Work request:
State the number of lines in the following material that contain the string "panel", and nothing else.

§ §

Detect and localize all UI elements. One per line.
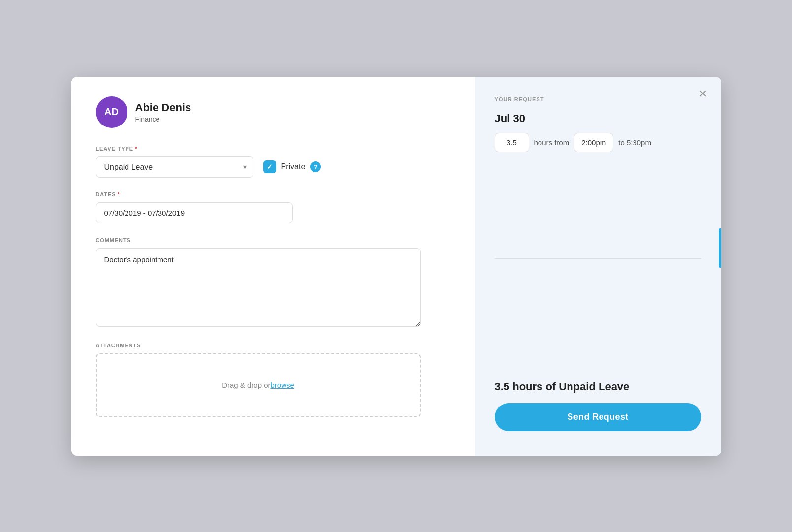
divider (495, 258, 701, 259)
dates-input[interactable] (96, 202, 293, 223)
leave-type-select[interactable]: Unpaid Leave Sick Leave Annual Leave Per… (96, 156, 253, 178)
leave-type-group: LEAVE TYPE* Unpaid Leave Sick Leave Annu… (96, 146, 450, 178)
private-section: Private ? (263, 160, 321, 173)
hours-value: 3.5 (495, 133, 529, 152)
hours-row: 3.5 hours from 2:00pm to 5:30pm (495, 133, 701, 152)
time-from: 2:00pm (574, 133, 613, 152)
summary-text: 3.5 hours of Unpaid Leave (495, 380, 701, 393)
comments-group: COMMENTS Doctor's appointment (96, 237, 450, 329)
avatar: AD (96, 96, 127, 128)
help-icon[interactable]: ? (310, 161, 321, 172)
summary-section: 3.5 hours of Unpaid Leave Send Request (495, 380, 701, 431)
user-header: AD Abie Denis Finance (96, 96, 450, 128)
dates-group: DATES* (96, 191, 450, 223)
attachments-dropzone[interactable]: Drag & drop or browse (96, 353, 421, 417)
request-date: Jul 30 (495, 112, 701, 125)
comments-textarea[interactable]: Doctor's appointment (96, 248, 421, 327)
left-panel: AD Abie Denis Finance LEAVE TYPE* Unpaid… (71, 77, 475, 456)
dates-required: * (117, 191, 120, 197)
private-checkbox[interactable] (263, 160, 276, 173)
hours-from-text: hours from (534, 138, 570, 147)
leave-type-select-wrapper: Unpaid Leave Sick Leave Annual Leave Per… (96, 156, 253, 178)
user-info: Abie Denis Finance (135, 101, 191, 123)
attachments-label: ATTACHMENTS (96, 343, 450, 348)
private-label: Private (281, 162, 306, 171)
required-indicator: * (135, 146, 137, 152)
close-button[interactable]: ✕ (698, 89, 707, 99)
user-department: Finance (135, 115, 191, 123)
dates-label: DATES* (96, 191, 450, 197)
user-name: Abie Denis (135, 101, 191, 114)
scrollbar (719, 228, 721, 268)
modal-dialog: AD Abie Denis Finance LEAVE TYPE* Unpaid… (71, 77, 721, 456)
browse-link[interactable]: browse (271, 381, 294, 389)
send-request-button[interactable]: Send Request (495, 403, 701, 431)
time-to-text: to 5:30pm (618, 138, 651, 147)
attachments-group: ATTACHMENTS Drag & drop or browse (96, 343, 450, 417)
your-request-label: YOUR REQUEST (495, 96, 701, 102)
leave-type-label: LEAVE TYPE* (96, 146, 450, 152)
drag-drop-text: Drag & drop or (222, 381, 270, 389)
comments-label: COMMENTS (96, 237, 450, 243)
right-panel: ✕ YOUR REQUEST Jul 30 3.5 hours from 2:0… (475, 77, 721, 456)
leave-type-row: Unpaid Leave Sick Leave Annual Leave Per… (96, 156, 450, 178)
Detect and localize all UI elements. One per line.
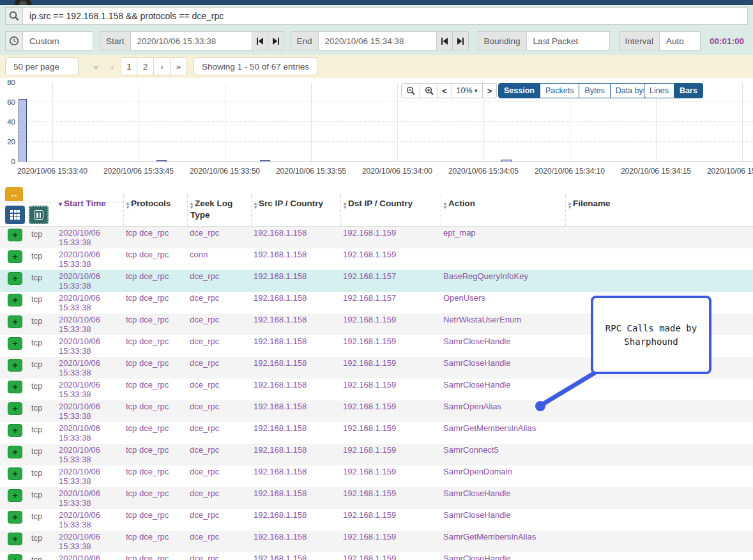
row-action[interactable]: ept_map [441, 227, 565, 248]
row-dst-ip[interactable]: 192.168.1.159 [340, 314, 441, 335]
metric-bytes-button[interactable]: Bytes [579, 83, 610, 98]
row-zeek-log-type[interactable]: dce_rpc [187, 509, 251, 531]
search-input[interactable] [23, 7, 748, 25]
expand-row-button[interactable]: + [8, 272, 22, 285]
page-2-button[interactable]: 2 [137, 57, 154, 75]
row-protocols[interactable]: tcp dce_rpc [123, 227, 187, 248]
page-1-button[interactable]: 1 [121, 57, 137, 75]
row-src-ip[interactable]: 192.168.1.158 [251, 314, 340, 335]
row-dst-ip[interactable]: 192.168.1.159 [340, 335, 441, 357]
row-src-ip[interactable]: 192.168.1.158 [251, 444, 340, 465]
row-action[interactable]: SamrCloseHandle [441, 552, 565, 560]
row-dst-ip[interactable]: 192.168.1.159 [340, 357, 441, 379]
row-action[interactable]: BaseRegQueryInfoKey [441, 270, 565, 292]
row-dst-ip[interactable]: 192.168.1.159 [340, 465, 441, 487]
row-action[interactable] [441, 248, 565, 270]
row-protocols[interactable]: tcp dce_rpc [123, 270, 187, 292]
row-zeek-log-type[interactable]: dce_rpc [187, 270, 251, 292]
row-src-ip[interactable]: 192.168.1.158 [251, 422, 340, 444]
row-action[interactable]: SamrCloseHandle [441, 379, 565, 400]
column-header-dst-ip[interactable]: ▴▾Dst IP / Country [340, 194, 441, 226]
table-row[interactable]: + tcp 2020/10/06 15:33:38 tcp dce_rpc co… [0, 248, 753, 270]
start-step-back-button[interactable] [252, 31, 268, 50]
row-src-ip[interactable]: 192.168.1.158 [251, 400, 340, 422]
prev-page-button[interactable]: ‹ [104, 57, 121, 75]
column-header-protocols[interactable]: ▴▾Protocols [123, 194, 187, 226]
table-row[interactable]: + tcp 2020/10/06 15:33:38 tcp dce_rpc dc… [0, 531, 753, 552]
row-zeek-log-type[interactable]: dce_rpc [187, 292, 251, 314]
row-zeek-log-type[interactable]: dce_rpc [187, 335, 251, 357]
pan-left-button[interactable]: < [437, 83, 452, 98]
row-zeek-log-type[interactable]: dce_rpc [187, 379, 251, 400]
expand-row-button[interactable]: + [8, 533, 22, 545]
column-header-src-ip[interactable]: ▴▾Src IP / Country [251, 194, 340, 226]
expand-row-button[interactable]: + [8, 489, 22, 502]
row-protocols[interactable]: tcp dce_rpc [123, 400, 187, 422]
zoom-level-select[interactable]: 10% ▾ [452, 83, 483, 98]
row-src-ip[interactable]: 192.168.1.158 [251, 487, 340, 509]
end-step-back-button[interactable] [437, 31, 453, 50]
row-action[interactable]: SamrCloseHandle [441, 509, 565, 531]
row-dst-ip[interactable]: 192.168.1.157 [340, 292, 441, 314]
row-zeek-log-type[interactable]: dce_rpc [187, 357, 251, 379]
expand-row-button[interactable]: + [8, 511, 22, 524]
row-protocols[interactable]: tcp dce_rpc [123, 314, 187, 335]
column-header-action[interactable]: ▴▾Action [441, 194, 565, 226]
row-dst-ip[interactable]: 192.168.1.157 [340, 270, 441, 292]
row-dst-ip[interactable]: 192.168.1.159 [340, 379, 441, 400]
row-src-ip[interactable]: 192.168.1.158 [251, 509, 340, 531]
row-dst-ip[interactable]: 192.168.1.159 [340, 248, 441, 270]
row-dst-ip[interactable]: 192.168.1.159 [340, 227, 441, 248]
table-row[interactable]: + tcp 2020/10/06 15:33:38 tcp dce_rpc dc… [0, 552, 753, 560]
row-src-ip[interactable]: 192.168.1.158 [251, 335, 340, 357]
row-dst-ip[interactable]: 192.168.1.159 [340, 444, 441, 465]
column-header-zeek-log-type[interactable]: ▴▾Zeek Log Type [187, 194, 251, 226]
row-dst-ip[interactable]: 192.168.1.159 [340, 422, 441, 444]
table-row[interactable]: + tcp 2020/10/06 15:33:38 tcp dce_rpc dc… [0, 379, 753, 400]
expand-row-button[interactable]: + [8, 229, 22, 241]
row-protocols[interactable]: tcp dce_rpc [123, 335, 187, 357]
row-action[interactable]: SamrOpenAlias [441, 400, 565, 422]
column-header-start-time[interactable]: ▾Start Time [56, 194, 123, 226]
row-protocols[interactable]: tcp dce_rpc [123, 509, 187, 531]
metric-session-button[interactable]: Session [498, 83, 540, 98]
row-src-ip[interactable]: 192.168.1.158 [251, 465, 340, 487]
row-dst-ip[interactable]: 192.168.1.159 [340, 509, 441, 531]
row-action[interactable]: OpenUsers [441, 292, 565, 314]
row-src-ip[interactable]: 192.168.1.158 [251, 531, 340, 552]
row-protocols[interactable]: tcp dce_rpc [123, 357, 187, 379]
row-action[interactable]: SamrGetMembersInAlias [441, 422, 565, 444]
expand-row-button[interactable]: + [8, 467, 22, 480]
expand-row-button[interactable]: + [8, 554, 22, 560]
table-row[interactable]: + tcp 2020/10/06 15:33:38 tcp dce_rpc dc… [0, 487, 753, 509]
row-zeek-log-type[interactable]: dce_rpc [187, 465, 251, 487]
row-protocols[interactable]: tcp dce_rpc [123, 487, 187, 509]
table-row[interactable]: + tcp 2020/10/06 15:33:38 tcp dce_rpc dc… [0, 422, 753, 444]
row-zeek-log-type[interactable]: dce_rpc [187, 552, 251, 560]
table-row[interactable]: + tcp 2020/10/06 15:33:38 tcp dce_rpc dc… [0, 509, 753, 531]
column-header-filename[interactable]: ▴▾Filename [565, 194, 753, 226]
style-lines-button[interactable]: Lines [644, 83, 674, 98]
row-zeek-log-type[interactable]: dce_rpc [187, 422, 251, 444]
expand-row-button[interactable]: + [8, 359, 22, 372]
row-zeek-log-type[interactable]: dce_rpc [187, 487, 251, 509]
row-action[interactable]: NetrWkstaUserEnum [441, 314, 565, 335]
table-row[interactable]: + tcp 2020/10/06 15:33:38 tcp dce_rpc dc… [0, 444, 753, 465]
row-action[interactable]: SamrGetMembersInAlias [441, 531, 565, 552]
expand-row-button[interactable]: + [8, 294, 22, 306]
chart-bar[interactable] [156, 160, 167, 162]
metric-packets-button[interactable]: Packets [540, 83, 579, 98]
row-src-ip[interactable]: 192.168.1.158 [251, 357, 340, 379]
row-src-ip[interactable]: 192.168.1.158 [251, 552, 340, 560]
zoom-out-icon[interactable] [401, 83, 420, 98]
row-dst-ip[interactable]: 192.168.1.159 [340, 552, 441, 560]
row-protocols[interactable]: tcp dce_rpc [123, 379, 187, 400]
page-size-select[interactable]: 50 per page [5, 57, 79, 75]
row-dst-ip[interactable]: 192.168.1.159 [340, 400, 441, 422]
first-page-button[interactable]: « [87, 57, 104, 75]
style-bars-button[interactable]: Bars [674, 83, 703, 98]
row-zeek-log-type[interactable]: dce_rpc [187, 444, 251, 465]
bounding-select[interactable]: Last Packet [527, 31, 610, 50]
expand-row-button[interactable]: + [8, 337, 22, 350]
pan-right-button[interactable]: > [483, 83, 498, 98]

§ §

Exercise result:
2